Esta mudança reflete a alteração das preferências dos consumidores, particularmente porque o comércio eletrónico representa agora mais de um terço do valor das transações. As notas e moedas tradicionais não conseguem servir as necessidades do comércio digital, criando um vazio que o banco central pretende preencher.
Cipollone explicou que o mandato do BCE exige fornecer métodos de pagamento e garantir a funcionalidade do sistema.
"Podemos perguntar-nos se estes dois requisitos são cumpridos, ou se o sistema de pagamentos está tão fragmentado que não temos uma forma digital de pagar sem problemas em toda a Europa sem depender de fornecedores não europeus," afirmou.
O euro digital estabeleceria um padrão unificado aceite em todos os Estados-membros. Os comerciantes que aceitam pagamentos digitais seriam obrigados a aceitar esta moeda de curso legal, eliminando a fragmentação causada por múltiplos padrões do setor privado.
A proposta representa uma evolução das responsabilidades do banco central em vez de inovação. Cipollone observou que "há dez anos era menos problemático" quando o dinheiro em espécie dominava as transações.
No entanto, o rápido declínio na utilização de dinheiro do banco central para compras a retalho forçou a adaptação.
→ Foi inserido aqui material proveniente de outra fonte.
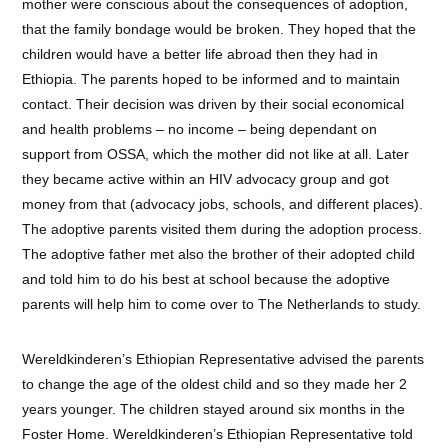
mother were conscious about the consequences of adoption,
that the family bondage would be broken. They hoped that the
children would have a better life abroad then they had in
Ethiopia. The parents hoped to be informed and to maintain
contact. Their decision was driven by their social economical
and health problems – no income – being dependant on
support from OSSA, which the mother did not like at all. Later
they became active within an HIV advocacy group and got
money from that (advocacy jobs, schools, and different places).
The adoptive parents visited them during the adoption process.
The adoptive father met also the brother of their adopted child
and told him to do his best at school because the adoptive
parents will help him to come over to The Netherlands to study.
Wereldkinderen’s Ethiopian Representative advised the parents
to change the age of the oldest child and so they made her 2
years younger. The children stayed around six months in the
Foster Home. Wereldkinderen’s Ethiopian Representative told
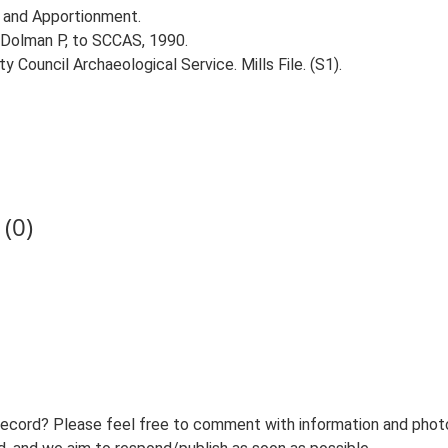
 and Apportionment.
 Dolman P, to SCCAS, 1990.
 Council Archaeological Service. Mills File. (S1).
(0)
record? Please feel free to comment with information and photo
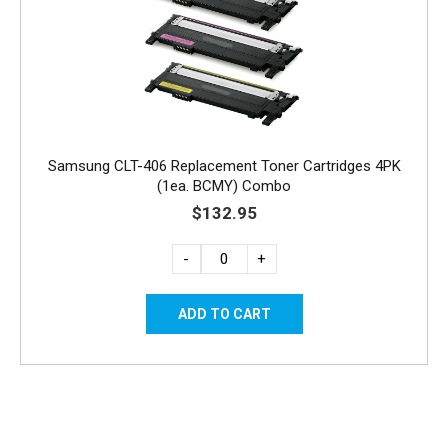
Samsung CLT-406 Replacement Toner Cartridges 4PK
(1ea. BCMY) Combo
$132.95
-
+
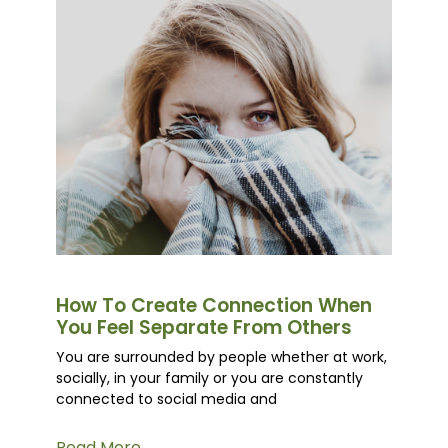
How To Create Connection When
You Feel Separate From Others
You are surrounded by people whether at work,
socially, in your family or you are constantly
connected to social media and
Read More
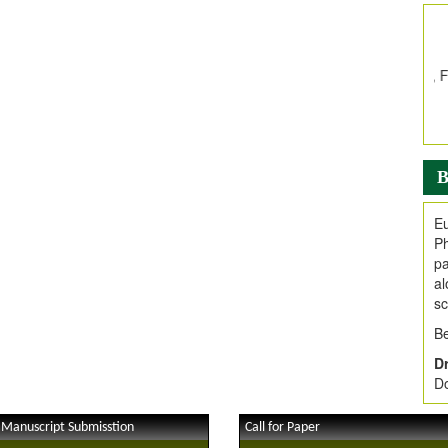
In
E
V
i
Jo
Go
fo
.
B
Ar
Ar
Eu
C
Ph
pa
al
sc
Be
Dr
Do
 Manuscript Submisstion
Call for Paper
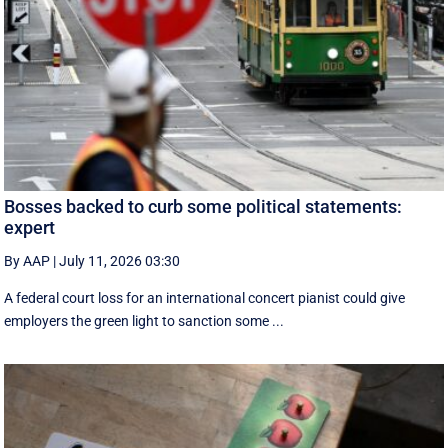
Bosses backed to curb some political statements:
expert
By AAP
|
July 11, 2026 03:30
A federal court loss for an international concert pianist could give
employers the green light to sanction some ...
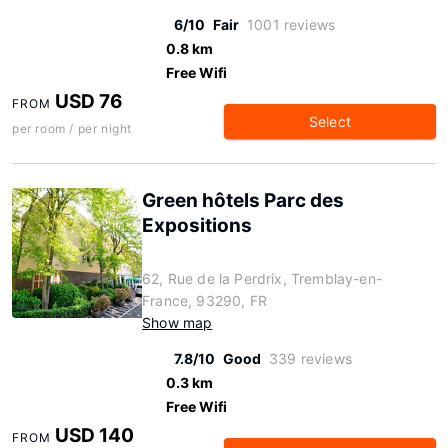
6/10
Fair
1001 reviews
0.8 km
Free Wifi
USD 76
FROM
Select
per room / per night
Green hôtels Parc des
Expositions
62, Rue de la Perdrix, Tremblay-en-
France, 93290, FR
Show map
7.8/10
Good
339 reviews
0.3 km
Free Wifi
USD 140
FROM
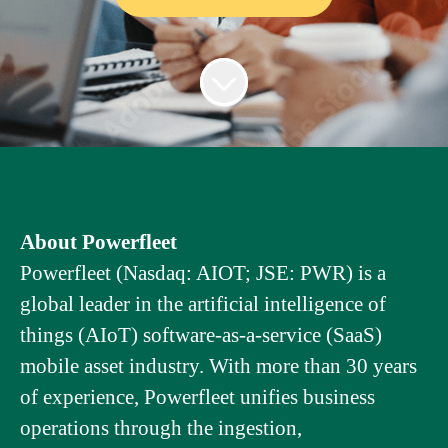
About Powerfleet
Powerfleet (Nasdaq: AIOT; JSE: PWR) is a
global leader in the artificial intelligence of
things (AIoT) software-as-a-service (SaaS)
mobile asset industry. With more than 30 years
of experience, Powerfleet unifies business
operations through the ingestion,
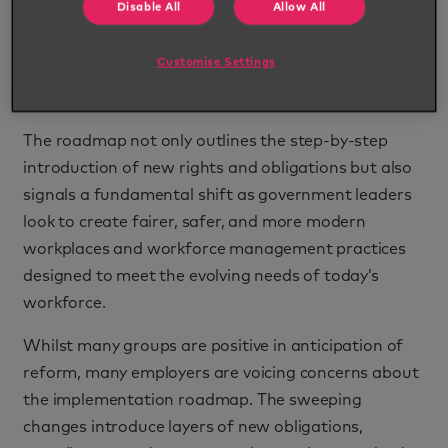
Disable All
Allow All
and employers across the nation are preparing to
embark on one of the most comprehensive
Customise Settings
transformations in workplace legislation in recent
history.
The roadmap not only outlines the step-by-step
introduction of new rights and obligations but also
signals a fundamental shift as government leaders
look to create fairer, safer, and more modern
workplaces and workforce management practices
designed to meet the evolving needs of today’s
workforce.
Whilst many groups are positive in anticipation of
reform, many employers are voicing concerns about
the implementation roadmap. The sweeping
changes introduce layers of new obligations,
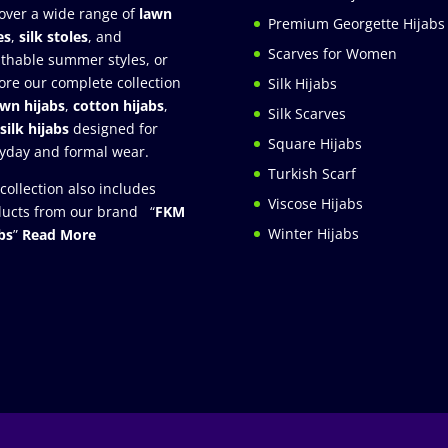
over a wide range of
lawn
Premium Georgette Hijabs
es
,
silk stoles
, and
Scarves for Women
thable summer styles, or
ore our complete collection
Silk Hijabs
awn hijabs
,
cotton hijabs
,
Silk Scarves
silk hijabs
designed for
Square Hijabs
yday and formal wear.
Turkish Scarf
collection also includes
Viscose Hijabs
ucts from our brand “
FKM
Winter Hijabs
bs
”
Read More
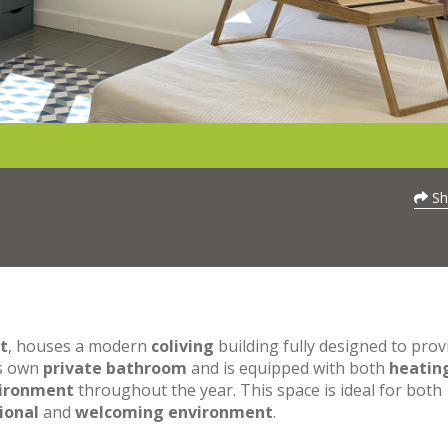
Sh
t
, houses a modern
coliving
building fully designed to prov
ts own
private bathroom
and is equipped with both
heatin
vironment
throughout the year. This space is ideal for both
ional
and
welcoming environment
.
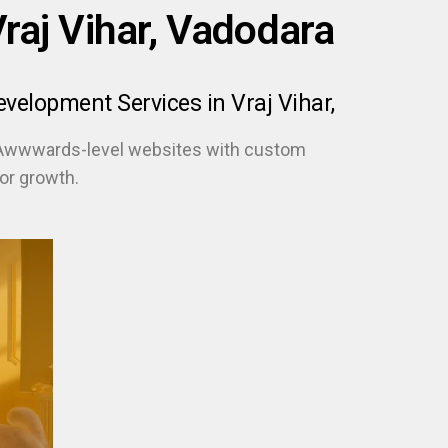
aj Vihar, Vadodara
elopment Services in Vraj Vihar,
 Awwwards-level websites with custom
or growth.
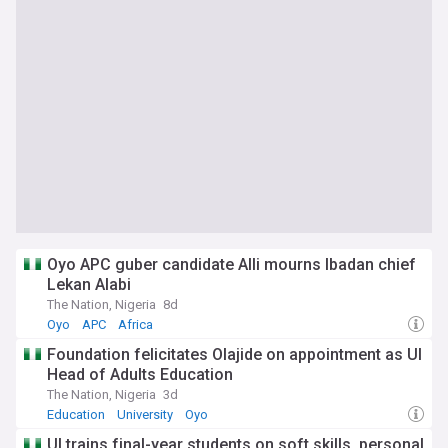
Oyo APC guber candidate Alli mourns Ibadan chief
Lekan Alabi
The Nation, Nigeria
8d
Oyo
APC
Africa
Foundation felicitates Olajide on appointment as UI
Head of Adults Education
The Nation, Nigeria
3d
Education
University
Oyo
UI trains final-year students on soft skills, personal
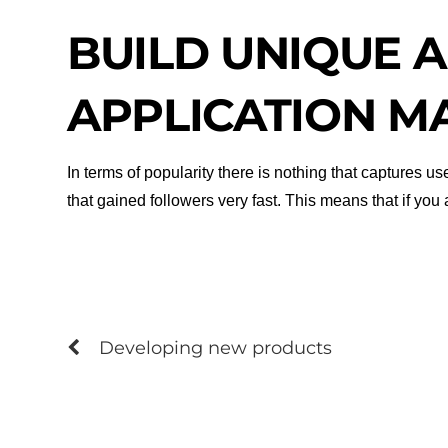
BUILD UNIQUE A
APPLICATION M
In terms of popularity there is nothing that captures 
that gained followers very fast. This means that if yo
Developing new products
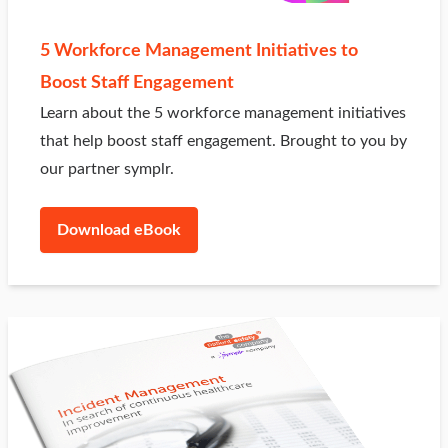
5 Workforce Management Initiatives to
Boost Staff Engagement
Learn about the 5 workforce management initiatives
that help boost staff engagement. Brought to you by
our partner symplr.
Download eBook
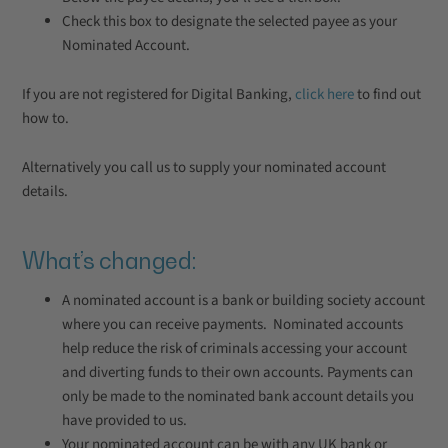
Check this box to designate the selected payee as your
Nominated Account.
If you are not registered for Digital Banking,
click here
to find out
how to.
Alternatively you call us to supply your nominated account
details.
What’s changed:
A nominated account is a bank or building society account
where you can receive payments. Nominated accounts
help reduce the risk of criminals accessing your account
and diverting funds to their own accounts. Payments can
only be made to the nominated bank account details you
have provided to us.
Your nominated account can be with any UK bank or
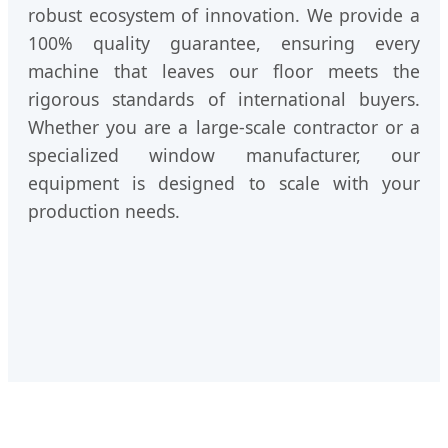
robust ecosystem of innovation. We provide a
100% quality guarantee, ensuring every
machine that leaves our floor meets the
rigorous standards of international buyers.
Whether you are a large-scale contractor or a
specialized window manufacturer, our
equipment is designed to scale with your
production needs.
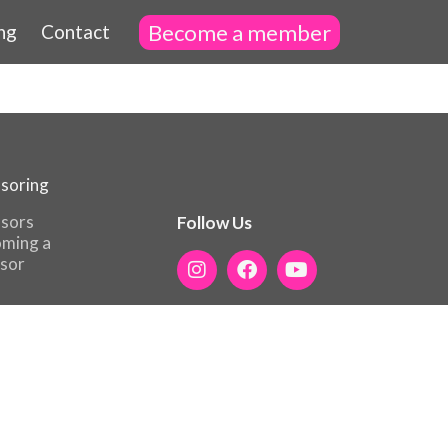
Become a member
ng
Contact
soring
sors
Follow Us
ming a
sor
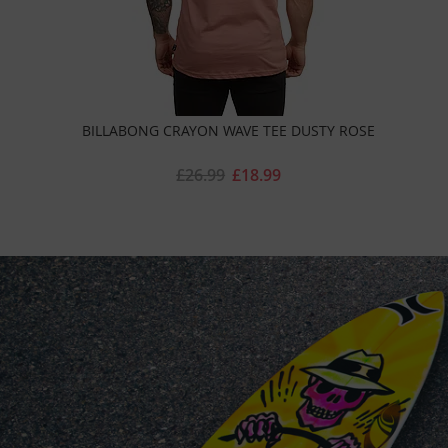
BILLABONG CRAYON WAVE TEE DUSTY ROSE
£26.99
£18.99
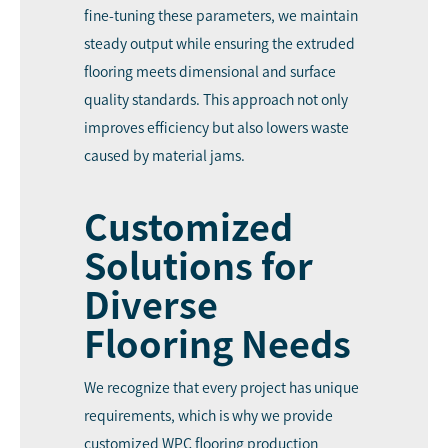
fine-tuning these parameters, we maintain
steady output while ensuring the extruded
flooring meets dimensional and surface
quality standards. This approach not only
improves efficiency but also lowers waste
caused by material jams.
Customized
Solutions for
Diverse
Flooring Needs
We recognize that every project has unique
requirements, which is why we provide
customized WPC flooring production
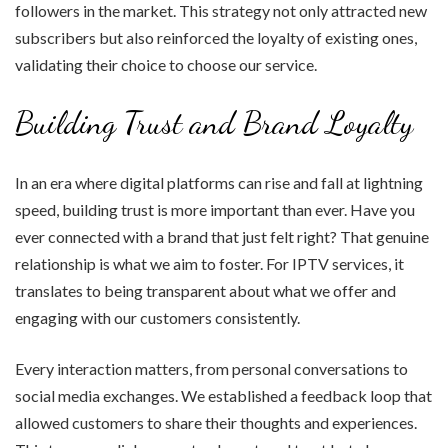
followers in the market. This strategy not only attracted new
subscribers but also reinforced the loyalty of existing ones,
validating their choice to choose our service.
Building Trust and Brand Loyalty
In an era where digital platforms can rise and fall at lightning
speed, building trust is more important than ever. Have you
ever connected with a brand that just felt right? That genuine
relationship is what we aim to foster. For IPTV services, it
translates to being transparent about what we offer and
engaging with our customers consistently.
Every interaction matters, from personal conversations to
social media exchanges. We established a feedback loop that
allowed customers to share their thoughts and experiences.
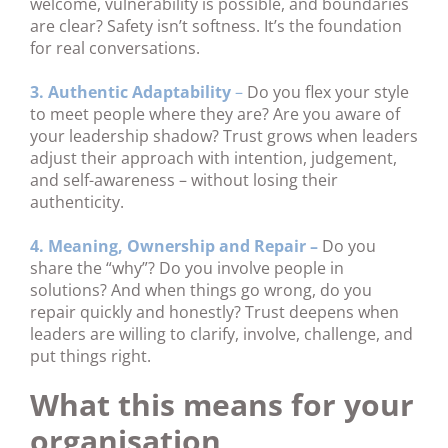
welcome, vulnerability is possible, and boundaries
are clear? Safety isn’t softness. It’s the foundation
for real conversations.
3. Authentic Adaptability
–
Do you flex your style
to meet people where they are? Are you aware of
your leadership shadow? Trust grows when leaders
adjust their approach with intention, judgement,
and self-awareness – without losing their
authenticity.
4. Meaning, Ownership and Repair –
Do you
share the “why”? Do you involve people in
solutions? And when things go wrong, do you
repair quickly and honestly? Trust deepens when
leaders are willing to clarify, involve, challenge, and
put things right.
What this means for your
organisation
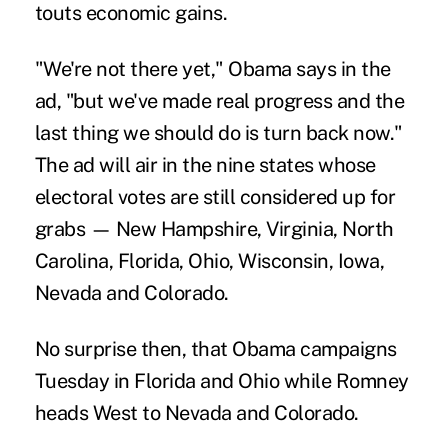
touts economic gains.
"We're not there yet," Obama says in the
ad, "but we've made real progress and the
last thing we should do is turn back now."
The ad will air in the nine states whose
electoral votes are still considered up for
grabs — New Hampshire, Virginia, North
Carolina, Florida, Ohio, Wisconsin, Iowa,
Nevada and Colorado.
No surprise then, that Obama campaigns
Tuesday in Florida and Ohio while Romney
heads West to Nevada and Colorado.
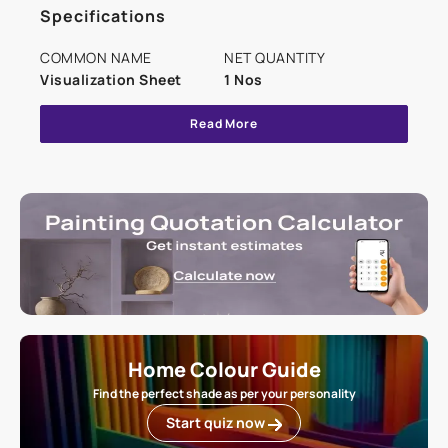
Specifications
COMMON NAME
NET QUANTITY
Visualization Sheet
1 Nos
Read More
Home Colour Guide
Find the perfect shade as per your personality
Start quiz now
Descrevendo a iniciativa, disse que o euro digital é "dinheiro público em forma digital," preservando a acessibilidade que os cidadãos outrora desfrutavam com a moeda física.
O envolvimento do setor privado permanece crucial para a visão do BCE. A instituição tem há muito encorajado entidades comerciais a desenvolver soluções pan-europeias.
Cipollone observou que um padrão público de euro digital facilitaria realmente o desenvolvimento do setor privado ao fornecer infraestrutura comum.
Os prestadores de serviços de pagamento poderiam construir sobre esta base em vez de criar sistemas proprietários concorrentes.
Embora Cipollone tenha resistido a caracterizar o euro digital como puramente defensivo, reconheceu riscos geopolíticos aumentados. "Todas estas potenciais tensões geopolíticas e a instrumentalização de todas as ferramentas concebíveis aumentam claramente o nível de risco," observou.
Uma infraestrutura controlada pela Europa construída sobre tecnologia doméstica reduziria dependências excessivas. Os cidadãos escolheriam então o seu equilíbrio preferido entre soluções de pagamento públicas e privadas.
Alguns membros do Parlamento Europeu e vozes da indústria sugeriram esperar por alternativas do setor bancário. O relator parlamentar propôs focar no desenvolvimento do sistema de pagamentos através de canais comerciais.
Cipollone acolheu os esforços de integração do setor privado, mas manteve que a provisão pública permanece uma responsabilidade do BCE. O euro digital aumentaria a resiliência sistémica independentemente dos desenvolvimentos comerciais paralelos.
Uma sugestão envolve limitar o euro digital apenas à funcionalidade offline. Cipollone questionou esta abordagem dado os objetivos de comércio eletrónico do projeto. "Como pode uma solução offline ser usada para pagar no espaço do comércio eletrónico? Não sei," observou.
O banco central procura opções europeias viáveis para transações de comércio digital atualmente dominadas por plataformas estrangeiras.
Relativamente à independência da política monetária, Cipollone rejeitou preocupações sobre pressões políticas externas. O BCE concentra-se exclusivamente nas condições económicas da zona euro e objetivos de estabilidade de preços.
Descrevendo as condições atuais, disse "estamos num bom momento" com a recente resiliência do PIB e inflação perto da meta de 2%.
O crescimento do investimento encoraja particularmente o otimismo, pois apoia tanto a procura como a expansão da capacidade produtiva sem ameaçar a estabilidade de preços.